Good Morning POU!
We hope you’re enjoying this series on our young, gifted and black teens. Today we feature the very talented and creative Maya Penn.
Maya Penn (born February 10, 2000) is an American entrepreneur, philanthropist, animator, artist, and the CEO of her eco-friendly fashion company Maya’s Ideas.
In a dream world, every kid’s resume would look a lot like Maya Penn’s. Her dizzying fount of accomplishments by the tender age of 14 puts us all to shame. The multi-talented wunderkind is — so far! — an eco-fashion designer, children’s book author, artist, animator, coder, public speaker, entrepreneur, philanthropist, and environmentalist. She founded her eco-fashion line, Maya’s Ideas, when she was just 8 years old. “I guess I’ve always had an entrepreneurial spirit,” she says, matter-of-factly.
The Canton, Georgia-based artist has spent a huge chunk of the past six years designing and hand-making clothing and accessories out of organic cotton, hemp, bamboo, and vintage silks and wools.

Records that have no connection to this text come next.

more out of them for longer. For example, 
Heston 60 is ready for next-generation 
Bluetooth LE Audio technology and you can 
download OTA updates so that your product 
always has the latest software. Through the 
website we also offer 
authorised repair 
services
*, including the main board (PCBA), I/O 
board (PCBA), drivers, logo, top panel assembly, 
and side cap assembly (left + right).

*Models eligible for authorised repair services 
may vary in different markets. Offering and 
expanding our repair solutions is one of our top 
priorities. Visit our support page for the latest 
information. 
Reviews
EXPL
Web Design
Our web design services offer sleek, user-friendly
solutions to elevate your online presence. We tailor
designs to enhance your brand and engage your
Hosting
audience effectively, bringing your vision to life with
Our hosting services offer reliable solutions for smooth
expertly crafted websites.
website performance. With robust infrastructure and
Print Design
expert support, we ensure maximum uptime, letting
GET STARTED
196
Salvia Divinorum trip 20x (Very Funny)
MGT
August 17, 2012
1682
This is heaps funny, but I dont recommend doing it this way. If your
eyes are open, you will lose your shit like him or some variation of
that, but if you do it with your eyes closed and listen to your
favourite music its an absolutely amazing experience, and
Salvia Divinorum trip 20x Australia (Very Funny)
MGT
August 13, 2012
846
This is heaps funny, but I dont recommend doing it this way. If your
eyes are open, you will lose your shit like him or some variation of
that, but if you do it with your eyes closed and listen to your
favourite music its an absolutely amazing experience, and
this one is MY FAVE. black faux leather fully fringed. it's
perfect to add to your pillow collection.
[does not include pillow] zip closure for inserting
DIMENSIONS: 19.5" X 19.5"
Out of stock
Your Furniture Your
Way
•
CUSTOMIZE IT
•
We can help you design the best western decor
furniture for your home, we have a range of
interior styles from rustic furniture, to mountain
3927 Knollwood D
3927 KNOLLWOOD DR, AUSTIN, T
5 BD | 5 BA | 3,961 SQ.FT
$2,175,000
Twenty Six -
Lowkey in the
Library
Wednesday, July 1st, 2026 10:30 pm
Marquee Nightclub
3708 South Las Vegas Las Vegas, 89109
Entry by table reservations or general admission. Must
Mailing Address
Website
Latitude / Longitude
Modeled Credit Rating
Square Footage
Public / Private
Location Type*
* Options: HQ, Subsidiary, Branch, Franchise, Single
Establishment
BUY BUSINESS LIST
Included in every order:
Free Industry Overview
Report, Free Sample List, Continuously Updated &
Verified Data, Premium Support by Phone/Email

She donates 10 to 20 percent of her company’s profits to organizations she admires including Live Thrive Atlanta and the Captain Planet Foundation, and “no matter how big my company gets,” she says, “I will always use eco-friendly materials. No matter what.” (And hey, it’s getting there: Even Samuel L. Jackson has one of her eco-friendly scarves).
In 2011, when she was 11 years old and had too many environmental ideas to contain them all in a clothing line, Penn founded her own 501(c)(3) nonprofit, Maya’s Ideas for the Planet. Among other things, she’s sending eco-friendly sanitary pads to girls in developing countries, thanks to a partnership withMedShare, an organization focused on redistributing surplus medical supplies to those in need. She says she’s got 5,000 ready to go for a shipment this year.
Penn isn’t doing all this stuff in a vacuum, though; her sincere hope is to inspire others. As unfalteringly optimistic as only a 14-year-old activist can be, Penn’s ultimate message is that you (yes you!) can make a difference, no matter how small. We don’t all have to start nonprofits and design clothing lines by the time we’re 14 — she swears!
Of course, it’s hard not to be in awe of her myriad accolades. She’s already written and illustrated two children’s books with environmental messages — Lucy and Sammy Save the Environment and Wild Rhymes — that are printed on recycled paper. To do so, she secured a grant from The Pollination Project, a foundation that gives $1,000 seed funding to individual change makers. She is now part of The Pollination Project’s Youth Grantmaking Advisory Board, where she works to help develop youth-centered environmental projects. She’s also given three TED Talks and regularly visits schools to talk to students about environmental issues.
“I think it’s really cool that I’m able to help other people,” she says. “It’s always been my goal to inspire youth.”
She has an animated series in the works, too — about pollinators, in which bees and butterflies and hummingbirds get to be superheroes — that she plans to roll out later this year. Oh … and did I mention she’s working on a memoir? Because, you know, her two children’s books weren’t really “full-on, really long books.”
It’s unclear if she sleeps, but she is homeschooled, so that allows for a lot of flexibility and parental support: “If I have a speaking engagement on a Wednesday, and Wednesday is a school day, I can still make the homework up afterwards,” she says.
Luckily for the planet, Penn’s endless supply of creativity and zest for life is always focused on environmental preservation; she says her family has long been into recycling and organic gardening, for instance. When, a few years ago, she heard about a local reuse-and-recycle event called Metro Atlanta Kids Recycle Day and it was a little too small for her taste, she printed her own flyers to put up around the city. While she’s particularly focused on pollinators at the moment (there’s the animated series, plus she sells save-the-bees tees), she also cares about other pivotal climate issues such as Keystone XL (“It’s a bad word to all environmentalists, including me”).
Penn already grasps a key insight that almost every environmentalist has encountered in his or her life: If there’s inaction, it’s not because we’re apathetic. It’s because we’re overwhelmed. During her school visits, of course she meets young people who don’t care about the planet. “But there are a lot who do care that just don’t know what to do,” she says. “What’s going on in the environment seems like such a big deal that they have to do a big action, and they don’t know what that action should be.”
And it’s a self-fulfilling prophecy, this fear that whatever we do is too small to matter. “The reason why it seems like there’s nothing happening,” she says, “is because people are scared to do anythingbecause they think that nothing’s going to happen!”
Therein lies the rub, but take it from a pro: “The smallest action leads to the biggest changes,” she insists. “It just matters so much. It has a big ripple effect, whether that person knows it or not. And that person might have been scared and might have been doubtful. But they went ahead and did it anyway.”
Her sage advice, then, to all the frustrated environmentalists out there? “You don’t have to have a ton of confidence to do everything you want to do. Go ahead and be afraid. Change will definitely come.”